- #1
Haptic9504
- 10
- 0
Homework Statement
A 25.0 g copper ring at 0°C has an inner diameter of D = 2.71585 cm. A hollow aluminum sphere at 88.0°C has a diameter of d = 2.72019 cm. The sphere is placed on top of the ring (see the figure), and the two are allowed to come to thermal equilibrium, with no heat lost to the surroundings. The sphere just passes through the ring at the equilibrium temperature. What is the mass of the sphere? The linear expansion coefficient of aluminum is 23.0 × 10-6 /C°, the linear expansion coefficient of copper is 17.0 × 10-6 /C°, the specific heat of aluminum is 900 J/kg·K, and the specific heat of copper is 386 J/kg·K.
http://edugen.wileyplus.com/edugen/courses/crs7165/art/qb/qu/c18/fig18_34.gif
Homework Equations
[tex]Q = cm \Delta T[/tex]
[tex]\Delta L = \alpha \Delta T L_{0}[/tex]
The Attempt at a Solution
Since at equilibrium the sphere passes through the right that would mean that d = D at equilibrium, being that the ring acquires heat and expands while the sphere loses heat and shrinks. I made [tex]L_{f}[/tex] be the final diameter of the two.

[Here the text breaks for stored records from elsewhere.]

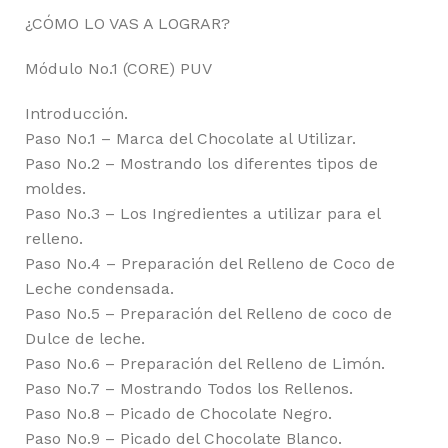
¿CÓMO LO VAS A LOGRAR?
Módulo No.1 (CORE) PUV
Introducción.
Paso No.1 – Marca del Chocolate al Utilizar.
Paso No.2 – Mostrando los diferentes tipos de
moldes.
Paso No.3 – Los Ingredientes a utilizar para el
relleno.
Paso No.4 – Preparación del Relleno de Coco de
Leche condensada.
Paso No.5 – Preparación del Relleno de coco de
Dulce de leche.
Paso No.6 – Preparación del Relleno de Limón.
Paso No.7 – Mostrando Todos los Rellenos.
Paso No.8 – Picado de Chocolate Negro.
Paso No.9 – Picado del Chocolate Blanco.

For the sphere: [tex]L_{f} - 2.72019 = (2.72019)(23E-6)(T_{f} - 88)[/tex]
For the ring: [tex]L_{f} - 2.71585 = (2.71585)(17E-6)(T_{f} - 0)[/tex]
Solved for Lf and set them equal, solving for T, getting 68.82 Celcius.
Heat lost by the sphere = Heat gained by ring.
[tex]cm \Delta T [sphere] = cm \Delta T [ring][/tex]
[tex](900)(m)(88 - 68.82) = (386)(0.025)(68.82)[/tex]
Solving for the mass, m, I get 0.038 kg, which is marked as incorrect.
Not sure what I am doing wrong, be it the whole approach or some minor thing I am overlooking.